NVlabs / NVBit

200 stars 18 forks source link

comparing instruction mix of nvprof and nvbit #9

Open mahmoodn opened 4 years ago

mahmoodn commented 4 years ago

I see that the instruction mix of nvprof is different from nvbit. Some categories described here are not present in nvprof. However, I see big differences for others.

The program has one kernel which is invoked one time. The opcodes are

  ATOMS.ADD = 508920645
  BAR.SYNC = 123816
  BRA = 3817166581
  BSSY = 1037738104
  BSYNC = 1881710254
  EXIT = 1809
  FFMA = 1037672176
  FMUL = 518836088
  FSETP.GE.AND = 2593803797
  FSETP.GEU.AND = 178011288
  FSETP.GEU.OR = 340824800
  FSETP.LTU.OR = 518836088
  IADD3 = 3114835742
  IMAD = 1027773014
  IMAD.IADD = 3114829917
  IMAD.MOV.U32 = 1552036486
  IMAD.SHL.U32 = 3631492254
  IMAD.WIDE.U32 = 6322263
  IMAD.X = 201
  ISETP.GE.U32.AND = 525168200
  ISETP.GE.U32.OR = 11256
  ISETP.GT.U32.AND = 2593823093
  ISETP.GT.U32.OR = 45024
  ISETP.LE.U32.OR = 178011288
  ISETP.LT.U32.AND = 518836088
  ISETP.NE.AND = 12864
  LDC = 3631475973
  LDG.E.SYS = 6317439
  LDS.U = 1556621025
  LEA = 508922454
  LEA.HI.X = 201
  LOP3.LUT = 33768
  NOP = 123816
  S2R = 3216
  SEL = 5187673522
  SHF.R.U32.HI = 2593818269
  SHFL.IDX = 3114747909
  STG.E.64.SYS = 201
  STS = 268335

According to the reference, only

BAR.SYNC = 123816
NOP = 123816
S2R = 3216

Are considered as MISC. However in the picture below, nvprof says the MISC instructions are more than 158M.

Untitled

Also in other types I see big differences. Is that normal? Any reason for that?
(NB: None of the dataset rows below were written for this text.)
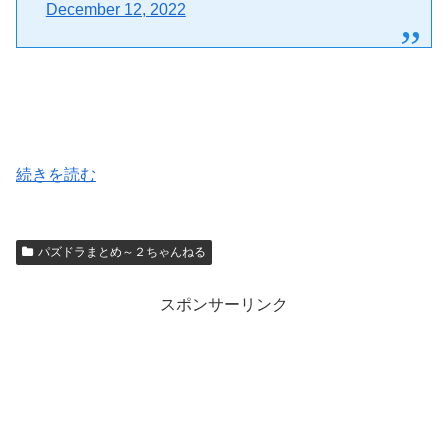
December 12, 2022
続きを読む
パズドラまとめ～２ちゃんねる
スポンサーリンク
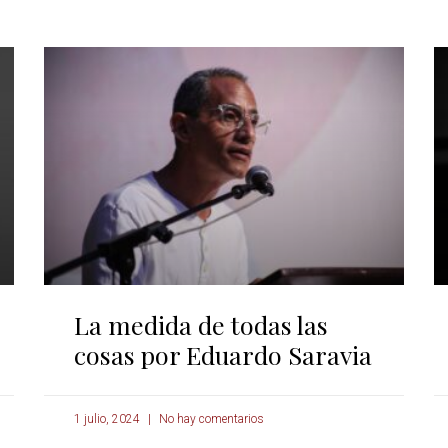
La medida de todas las
cosas por Eduardo Saravia
1 julio, 2024
No hay comentarios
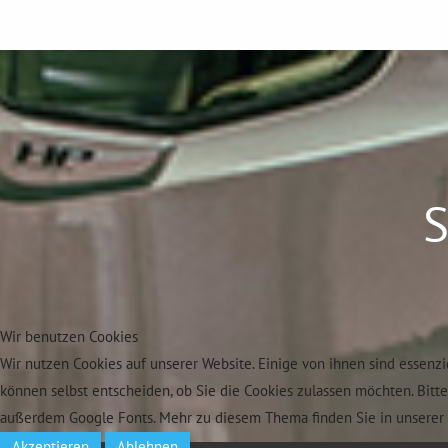
S
Wir benutzen Cookies
Wir nutzen Cookies auf unserer Website. Einige von ihnen sind essenzi
können selbst entscheiden, ob Sie die Cookies zulassen möchten. Bitt
außerdem Google Fonts. Mehr zu diesem Thema finden Sie in unserer 
Akzeptieren
Ablehnen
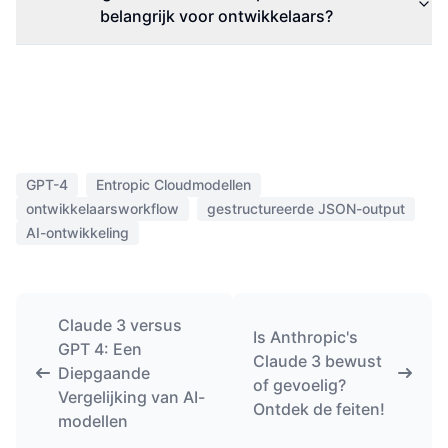
belangrijk voor ontwikkelaars?
GPT-4
Entropic Cloudmodellen
ontwikkelaarsworkflow
gestructureerde JSON-output
AI-ontwikkeling
Claude 3 versus
Is Anthropic's
GPT 4: Een
Claude 3 bewust
Diepgaande
of gevoelig?
Vergelijking van AI-
Ontdek de feiten!
modellen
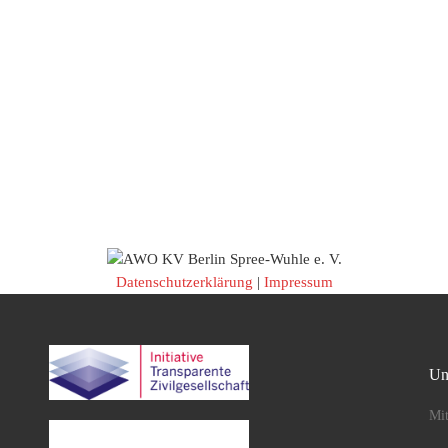
Datenschutzerklärung
|
Impressum
Un
Mit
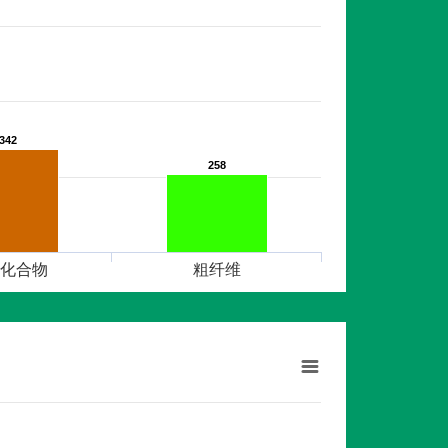
342
342
258
258
化合物
粗纤维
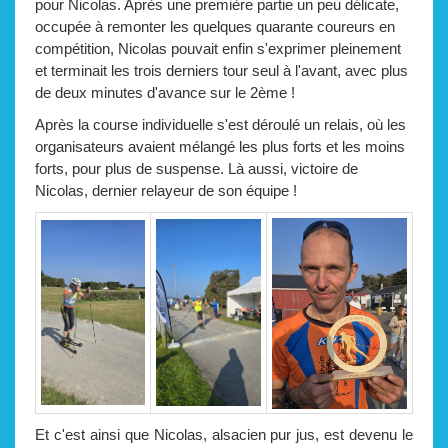
pour Nicolas. Après une première partie un peu délicate,
occupée à remonter les quelques quarante coureurs en
compétition, Nicolas pouvait enfin s'exprimer pleinement
et terminait les trois derniers tour seul à l'avant, avec plus
de deux minutes d'avance sur le 2ème !
Après la course individuelle s'est déroulé un relais, où les
organisateurs avaient mélangé les plus forts et les moins
forts, pour plus de suspense. Là aussi, victoire de
Nicolas, dernier relayeur de son équipe !
Et c'est ainsi que Nicolas, alsacien pur jus, est devenu le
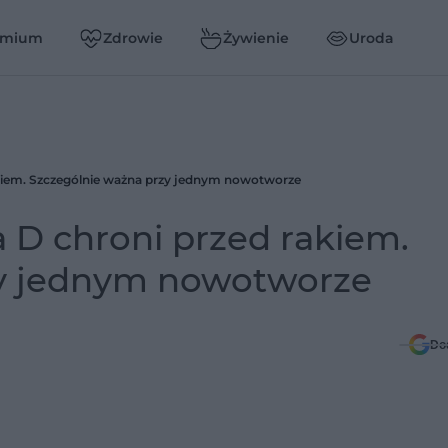
emium
Zdrowie
Żywienie
Uroda
akiem. Szczególnie ważna przy jednym nowotworze
 D chroni przed rakiem.
zy jednym nowotworze
Do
ovilla commented 4 years ago

There are few assumptions you made that maybe true or not.

  1. The MISC category (as refereed in the the CUDA manual) may or may not be the same category nvprof is referring when categorizing "Misc Instructions" in your screenshot.

  2. The opcode-histogram tool in Nvbit is counting "warp level" instruction by default (it can do thread level count by setting the environment variable COUNT_WARP_LEVEL=0). However, I am not sure what the nvprof counters are reporting in you screenshot. Judging from the large discrepancy I would think that nvprof is counting thread level while the nvbit tool is counting warp level.

In general, we have extensively correlated nvbit tools with nvprof and we have never seen discrepancies of this magnitude.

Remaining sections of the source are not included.